En « Jalouse » frustrée et négative, l’actrice ose effectivement tout : « Ce qui est important, c’est qu’on puisse s’accrocher aux dérapages de cette femme en s’identifiant à elle, même si ce qu’elle fait est épouvantable parfois », estime Stéphane, « Etre odieux avec des gens sympas, c’est encore pire, c’est dur de voir le bonheur des autres». « Elle va au bout de ce mal-être, de cette période où elle ne se contrôle pas vraiment, elle va avoir besoin de s’apaiser, elle se remet quand même en cause », dit David.

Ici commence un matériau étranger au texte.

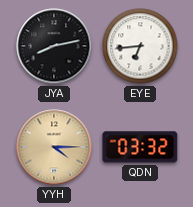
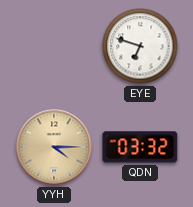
JYA: 8:13 -> none
EYE: 6:44 -> 6:48
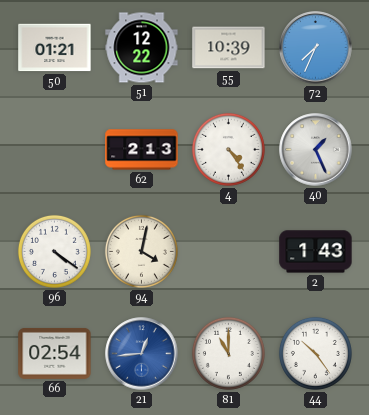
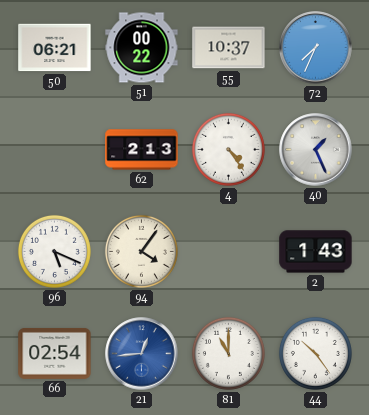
50: 01:21 -> 06:21
51: 12:22 -> 00:22
55: 10:39 -> 10:37
96: 4:21 -> 5:19
94: 4:02 -> 4:06
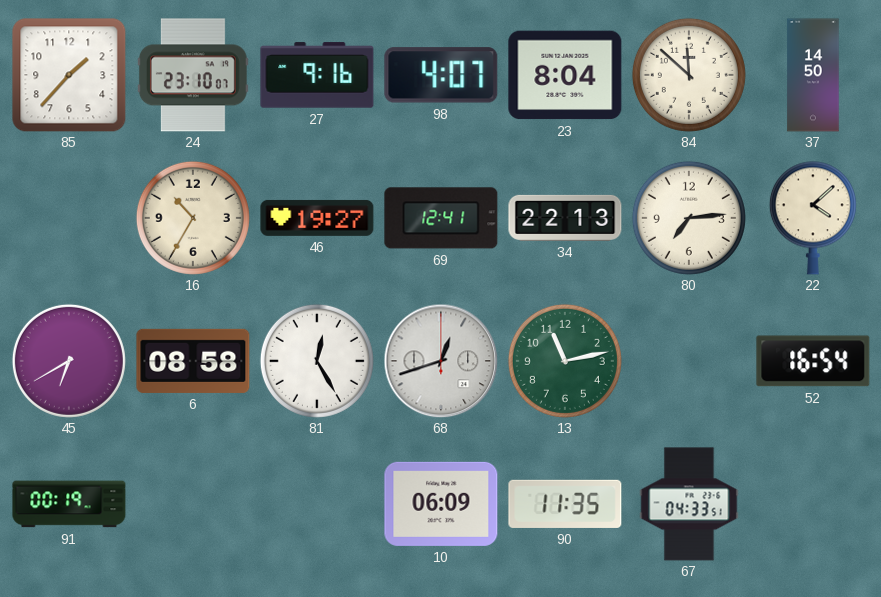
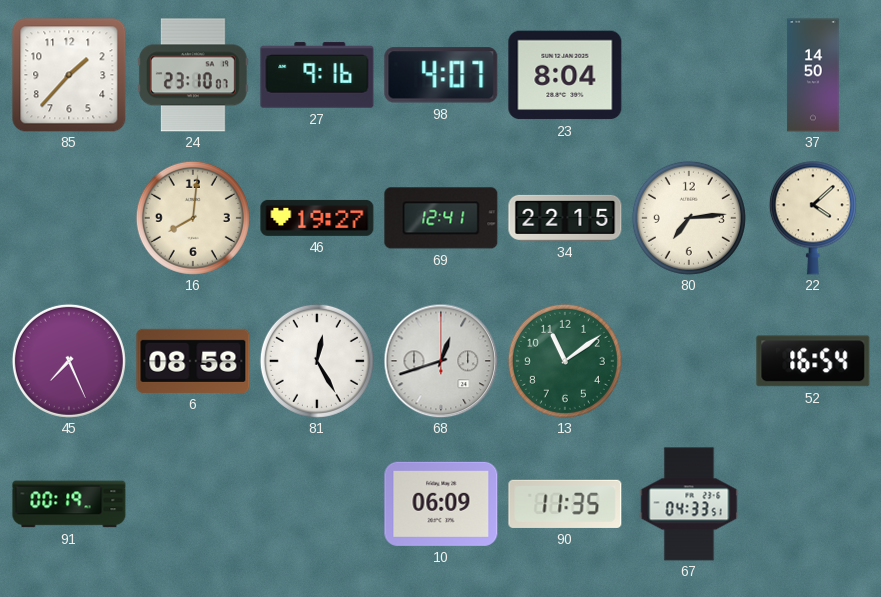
84: 11:52 -> none
16: 10:35 -> 8:01
34: 22:13 -> 22:15
45: 6:40 -> 7:26
13: 11:13 -> 11:09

«  On fait à peu près tout ensemble »

David l’écrivain et Stéphane le directeur de casting travaillent à deux pour le cinéma, écrivent et réalisent ensemble en toute « complémentarité et simplicité ». « On ne prend pas de pincettes, on se dit les choses, il n’y a pas d’ego. On fait à peu près tout ensemble, c’est beaucoup d’échanges, après c’est un partage des tâches très agréable », dit Stéphane. « Pour les domaines dans lesquels Stéphane va intervenir, j’ai confiance en son jugement et je pense que c’est réciproque, ça facilite les choses », ajoute son frère.

On leur a bien sûr proposé d’adapter « Charlotte », le livre que David a consacré au peintre Charlotte Salomon. « C’est extraordinaire tout ce que j’ai vécu avec ce livre, c’est au-delà de tous mes espoirs, mais je ne me sens pas à la hauteur pour filmer cette histoire. Par contre, j’ai écrit le scénario pour une production anglaise, a priori il va y avoir un grand film international, j’espère un grand réalisateur », dit l’écrivain, qui laisse désormais à d’autres le soin d’adapter ses romans. Jean-Paul Rouve l’a fait avec « Les Souvenirs », et Rémy Bezançon le fera bientôt avec « Le mystère Henri Pick ».

Patrick TARDIT

« Jalouse », un film de David et Stéphane Foenkinos (sortie le 8 novembre).

Nathalie (Karin Viard) va jusqu'à être jalouse de sa propre fille (jouée par Dara Tombroff).

Nathalie (Karin Viard) va jusqu’à être jalouse de sa propre fille (jouée par Dara Tombroff).